**Assignment**. Every line below that mentions the word "Patrick" should be copied out.

**Source data**.
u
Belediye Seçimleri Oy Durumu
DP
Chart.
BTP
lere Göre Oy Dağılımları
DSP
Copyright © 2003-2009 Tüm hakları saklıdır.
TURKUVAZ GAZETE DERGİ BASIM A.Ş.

---

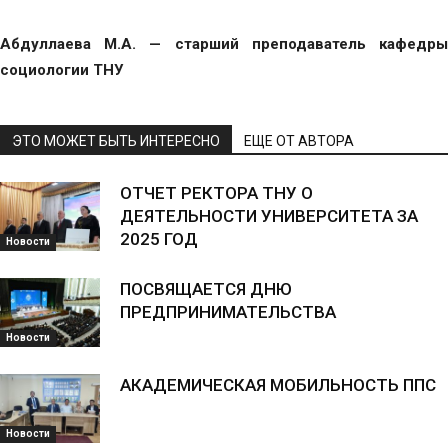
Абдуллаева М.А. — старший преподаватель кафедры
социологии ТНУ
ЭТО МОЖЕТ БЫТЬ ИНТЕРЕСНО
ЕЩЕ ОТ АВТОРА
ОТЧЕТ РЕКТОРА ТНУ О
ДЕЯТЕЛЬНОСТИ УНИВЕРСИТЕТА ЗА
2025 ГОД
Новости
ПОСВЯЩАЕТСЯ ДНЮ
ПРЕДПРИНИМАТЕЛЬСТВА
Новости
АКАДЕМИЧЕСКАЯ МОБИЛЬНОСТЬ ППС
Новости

...

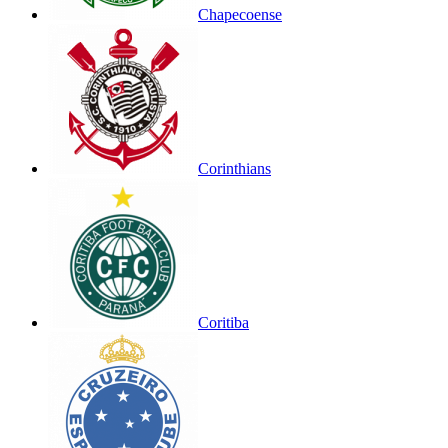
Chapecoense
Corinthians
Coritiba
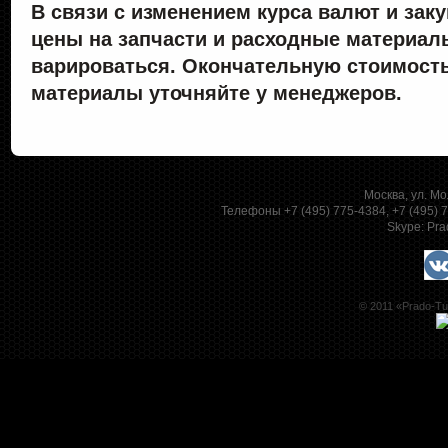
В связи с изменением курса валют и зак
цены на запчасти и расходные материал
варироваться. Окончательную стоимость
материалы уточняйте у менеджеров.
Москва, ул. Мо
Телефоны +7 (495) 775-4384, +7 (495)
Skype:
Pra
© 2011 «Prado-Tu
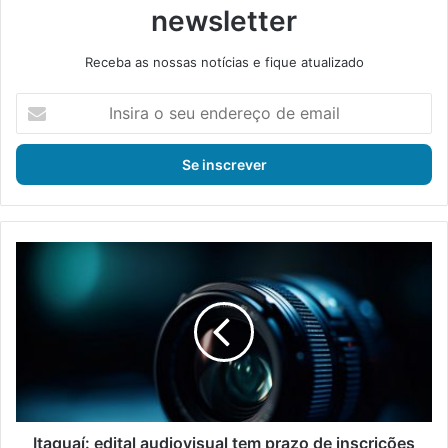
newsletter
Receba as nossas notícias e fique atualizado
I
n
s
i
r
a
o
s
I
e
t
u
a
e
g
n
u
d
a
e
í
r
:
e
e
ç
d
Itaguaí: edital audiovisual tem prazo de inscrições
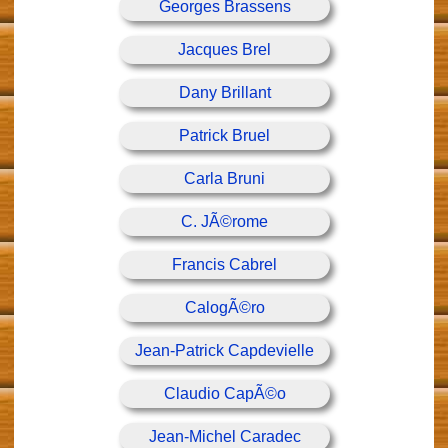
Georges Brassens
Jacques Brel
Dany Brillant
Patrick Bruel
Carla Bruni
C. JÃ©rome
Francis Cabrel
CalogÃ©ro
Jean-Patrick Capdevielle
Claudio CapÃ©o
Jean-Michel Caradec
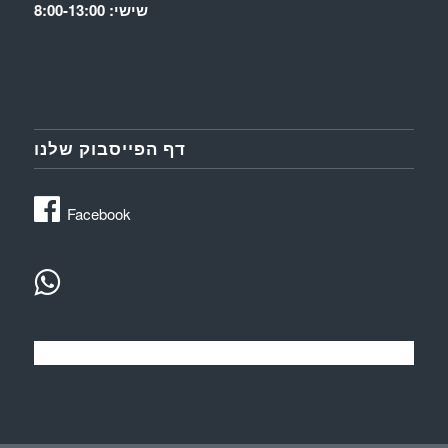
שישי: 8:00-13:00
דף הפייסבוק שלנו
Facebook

**Exercise result**.
Patrick Bruel
Jean-Patrick Capdevielle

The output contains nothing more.